Some years ago I hit upon this plan and made it the basis of my first book. Fun with a Pencil. I am happy to say that the plan was received with great enthusiasm and is now widely used in schools and by professional artists. Any direct and efficient approach must presuppose the skull and its parts and its points of division. It is just as reasonable to start drawing a wheel with a square as it is to start drawing a head with a cube. By cutting off corners and further trimming the square you could eventually come out with a fairly good wheel. You could also chip away the cube until you had a head. But at best it’s a long way around. Why not start with the circle or ball? If you can’t draw a ball, use a coin or a compass. The sculptor starts with a form of the general shape of the face attached to the ball of the cranium. He could not do otherwise.

I present this simple plan in this volume since it is the only approach that is at the same time creative and accurate. Any other accurate approach requires mechanical means, such as the projector, tracing, the pantograph, or using a squared-off enlargement. The big question is really whether you wish to develop the ability to draw a head, or whether you are content to use mechanical means of projecting it. My feeling is that, if the latter were the case, you would not have been interested in this book. When your bread and butter depends upon creating an absolute likeness, and you do not wish to gamble, make the best head you can by any means possible. However, if your work is to give you joy and the thrill of accomplishment. I urge you to aim at the advancement of your own ability.

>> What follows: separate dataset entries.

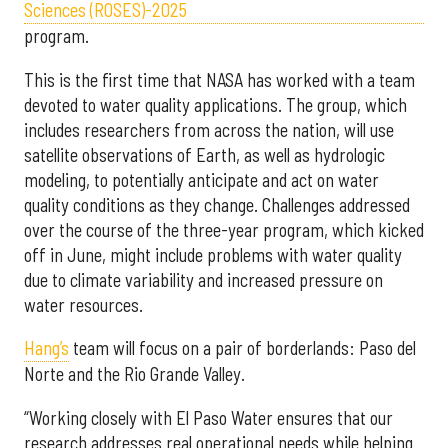
Sciences (ROSES)-2025
program.
This is the first time that NASA has worked with a team
devoted to water quality applications. The group, which
includes researchers from across the nation, will use
satellite observations of Earth, as well as hydrologic
modeling, to potentially anticipate and act on water
quality conditions as they change. Challenges addressed
over the course of the three-year program, which kicked
off in June, might include problems with water quality
due to climate variability and increased pressure on
water resources.
Hang’s
team will focus on a pair of borderlands: Paso del
Norte and the Rio Grande Valley.
“Working closely with El Paso Water ensures that our
research addresses real operational needs while helping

The drawings on this site show the possibilities of developing all kinds of types out of the variations of skulls. After you have learned to set up the ball and plane, you can do almost anything you please with it, fitting all parts into the construction by the divisions you make across the middle line of the face. You have at your disposal jaws, ears, mouths, noses, and eyes, all of which may be large or small. The cheekbones may be set high or low, the upper lip may be long or short, the cheeks full or sagging. By different combinations of these, you can produce an almost endless variety of characters. It will be great fun for you to experiment.

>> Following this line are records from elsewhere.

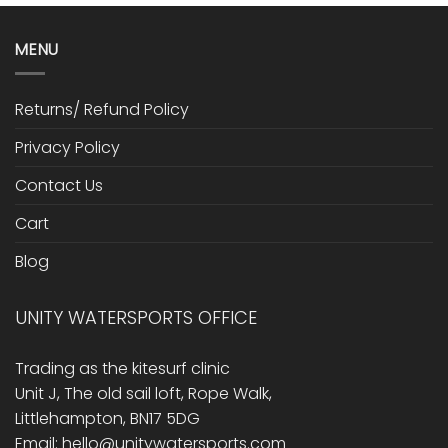
MENU
Returns/ Refund Policy
Privacy Policy
Contact Us
Cart
Blog
UNITY WATERSPORTS OFFICE
Trading as the kitesurf clinic
Unit J, The old sail loft, Rope Walk,
Littlehampton, BN17 5DG
Email: hello@unitywatersports.com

Although the construction of any head involves more or less the same problems, this page is divided into sections off drawing men, women, and children of various ages. As we shall see, though the technical differences are slight, there is considerable difference in approach and feeling. The technical problems arc explained in Part One, and the knowledge acquired from that is applied in the later sections on heads.

To be able to draw hands convincingly is also very important to the artist, and in this field too there is little material available. So Part Five has been included to help you understand the principles of construction on which realistic rendering of hands must be based.

Now let’s get to work in earnest.

[/ezcol_3quarter_end]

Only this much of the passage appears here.